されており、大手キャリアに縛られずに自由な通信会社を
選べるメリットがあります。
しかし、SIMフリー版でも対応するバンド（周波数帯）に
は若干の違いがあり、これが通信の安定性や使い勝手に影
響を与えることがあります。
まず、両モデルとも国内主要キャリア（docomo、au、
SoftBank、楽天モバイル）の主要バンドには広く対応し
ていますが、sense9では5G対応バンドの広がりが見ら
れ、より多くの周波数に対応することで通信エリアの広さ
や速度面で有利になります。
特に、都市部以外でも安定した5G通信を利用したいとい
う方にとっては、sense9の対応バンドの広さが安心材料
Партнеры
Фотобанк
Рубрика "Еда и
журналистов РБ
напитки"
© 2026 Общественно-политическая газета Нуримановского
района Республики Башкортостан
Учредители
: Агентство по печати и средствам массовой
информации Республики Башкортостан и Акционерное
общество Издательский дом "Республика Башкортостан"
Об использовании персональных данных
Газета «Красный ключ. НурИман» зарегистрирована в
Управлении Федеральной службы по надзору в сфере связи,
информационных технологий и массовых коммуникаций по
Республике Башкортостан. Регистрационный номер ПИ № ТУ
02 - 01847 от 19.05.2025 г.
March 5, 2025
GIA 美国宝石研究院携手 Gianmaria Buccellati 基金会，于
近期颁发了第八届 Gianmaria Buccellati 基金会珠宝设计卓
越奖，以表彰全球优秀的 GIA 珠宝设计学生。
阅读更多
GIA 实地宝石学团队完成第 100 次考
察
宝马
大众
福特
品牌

---

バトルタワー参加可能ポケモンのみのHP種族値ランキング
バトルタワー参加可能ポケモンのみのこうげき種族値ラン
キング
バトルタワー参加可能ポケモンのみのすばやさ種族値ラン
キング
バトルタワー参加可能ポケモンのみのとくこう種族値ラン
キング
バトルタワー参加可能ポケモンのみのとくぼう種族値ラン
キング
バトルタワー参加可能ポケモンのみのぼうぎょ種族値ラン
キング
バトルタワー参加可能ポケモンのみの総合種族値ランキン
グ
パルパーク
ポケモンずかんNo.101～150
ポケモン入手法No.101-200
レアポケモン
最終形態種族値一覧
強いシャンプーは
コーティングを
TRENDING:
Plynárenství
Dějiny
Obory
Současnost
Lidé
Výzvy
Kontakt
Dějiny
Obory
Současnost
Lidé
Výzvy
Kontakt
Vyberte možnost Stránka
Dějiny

== Work item ==
Within the material above, transcribe exactly the lines that run from the line holding "されており、大手キャリアに縛られずに自由な通信会社を" through the line holding "Управлении Федеральной службы".

== Exercise result ==
されており、大手キャリアに縛られずに自由な通信会社を
選べるメリットがあります。
しかし、SIMフリー版でも対応するバンド（周波数帯）に
は若干の違いがあり、これが通信の安定性や使い勝手に影
響を与えることがあります。
まず、両モデルとも国内主要キャリア（docomo、au、
SoftBank、楽天モバイル）の主要バンドには広く対応し
ていますが、sense9では5G対応バンドの広がりが見ら
れ、より多くの周波数に対応することで通信エリアの広さ
や速度面で有利になります。
特に、都市部以外でも安定した5G通信を利用したいとい
う方にとっては、sense9の対応バンドの広さが安心材料
Партнеры
Фотобанк
Рубрика "Еда и
журналистов РБ
напитки"
© 2026 Общественно-политическая газета Нуримановского
района Республики Башкортостан
Учредители
: Агентство по печати и средствам массовой
информации Республики Башкортостан и Акционерное
общество Издательский дом "Республика Башкортостан"
Об использовании персональных данных
Газета «Красный ключ. НурИман» зарегистрирована в
Управлении Федеральной службы по надзору в сфере связи,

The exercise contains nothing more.